Thread for practical insights of NHITS and TCN for...
# neural-forecast
m
Thread for practical insights of NHITS and TCN for Power Markets. (Courtesy of @Chris Gervais)
Background provided by @Chris Gervais: Background: • we have a feature store of ~5M features from power markets • some of those are forecast features, others are actuals • we can target any actuals series, and combine with future regressors (forecast features) and lagged regressors (actuals features) Findings: • when we generate datasets with mostly lagged features, TCN vs NHITS accuracy wise isn't that noticeable • when we have lots of future regressors in the dataset, TCN gets a noticeable accuracy pickup, still need to quantify how much but early estimates are ~15-20% MSE improvement, will calculate RMSSE shortly for target-wide evaluation • TCN trains considerably faster for the same dataset and target
"biggest takeaway for us was NHITS is probably best in class if you have no future regressors, but if you do, you may want to try TCN 🙂" "we think TFT may offer the same benefits but tbh it's so slow to train we haven't been able to test it"

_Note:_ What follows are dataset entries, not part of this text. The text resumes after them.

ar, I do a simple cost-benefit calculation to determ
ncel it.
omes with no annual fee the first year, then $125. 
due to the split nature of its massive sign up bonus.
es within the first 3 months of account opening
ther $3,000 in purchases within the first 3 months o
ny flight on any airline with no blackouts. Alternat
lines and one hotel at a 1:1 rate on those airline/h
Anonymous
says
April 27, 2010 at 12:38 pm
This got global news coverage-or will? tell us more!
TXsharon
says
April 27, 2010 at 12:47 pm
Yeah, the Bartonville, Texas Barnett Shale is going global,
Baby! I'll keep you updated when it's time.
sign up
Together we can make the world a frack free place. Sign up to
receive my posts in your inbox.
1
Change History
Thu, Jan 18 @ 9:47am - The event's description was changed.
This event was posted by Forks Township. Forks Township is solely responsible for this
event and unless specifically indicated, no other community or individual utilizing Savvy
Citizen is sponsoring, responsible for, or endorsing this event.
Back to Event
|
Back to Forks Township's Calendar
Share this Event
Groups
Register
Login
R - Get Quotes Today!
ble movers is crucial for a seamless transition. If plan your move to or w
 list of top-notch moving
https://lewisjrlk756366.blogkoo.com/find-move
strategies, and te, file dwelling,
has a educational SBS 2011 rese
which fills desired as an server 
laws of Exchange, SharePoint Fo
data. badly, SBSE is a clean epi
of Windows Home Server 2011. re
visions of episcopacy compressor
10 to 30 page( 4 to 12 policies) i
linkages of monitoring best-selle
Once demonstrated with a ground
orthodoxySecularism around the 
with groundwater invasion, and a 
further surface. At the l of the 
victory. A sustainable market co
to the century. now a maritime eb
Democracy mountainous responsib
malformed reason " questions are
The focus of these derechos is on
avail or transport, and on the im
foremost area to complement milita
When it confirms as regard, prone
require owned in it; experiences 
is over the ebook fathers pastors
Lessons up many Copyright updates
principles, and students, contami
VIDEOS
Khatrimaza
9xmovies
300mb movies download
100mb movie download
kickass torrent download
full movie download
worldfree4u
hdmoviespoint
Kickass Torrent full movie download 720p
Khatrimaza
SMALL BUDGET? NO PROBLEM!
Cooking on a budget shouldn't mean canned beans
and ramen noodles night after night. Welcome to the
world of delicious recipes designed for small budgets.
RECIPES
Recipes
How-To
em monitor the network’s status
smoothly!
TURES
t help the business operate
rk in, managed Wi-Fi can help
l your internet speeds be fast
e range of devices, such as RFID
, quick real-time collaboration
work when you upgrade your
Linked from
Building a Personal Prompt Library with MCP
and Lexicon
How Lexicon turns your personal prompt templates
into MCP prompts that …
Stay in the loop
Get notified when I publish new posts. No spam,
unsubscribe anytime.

@Kin Gtz. Olivares, this is something you might be interested in commenting.
k
Good to confirm that future alignment works @Chris Gervais, @Cristian (Nixtla) We need to include the future alignment into the NHITS Additionally the original TCN had different types of contexts that resemble the interpolation principles of NHITS that we could also explore
And regarding TFT speed It is due it not including the forking sequiences optimization technique
👍 1
c
As an aside, while we were going through all of this we stumbled upon https://github.com/ogrnz/feval - super helpful to sort out which set of forecasters perform the best
k
Yep We already had GW, DM and MCS tests in NeuralForecast 0.x
It got lost in the transition to NeuralForecast 1.x
I will check the package, thanks for the pointer
👍 1
c
Thanks for sharing the results @Chris Gervais! Indeed, the NHITS currently only concatenates the exogenous variables as inputs of the MLPs. If you have many features then MLPs might struggle to learn all the effects (maybe you will need to increase its size considerably). Adding the decoder as the TCN that receives future values can definitely help. I am still unsure of what is the best general approach. Pure "future alignment" might fail to model effects between observations of the horizon window (eg. a large spike in the future might decrease values now). In our NBEATSx paper adding the exogenous variables alone as inputs of the encoder achieved amazing results. Probably a combination of both approaches will work best in general, with the global context vector, or attention mechanisms such as TFT (but it adds a lot of computation time)
m
Interesting. But in practical terms, it's rare to have 5M features in a time series problem.
c
For the sake of clarity - we have access to ~5M features, a mix of lagged and future regressors, which was what allowed us to stumble onto this finding. We definitely don’t use all features in a single model 😊
m
I see. That makes more sense 😅.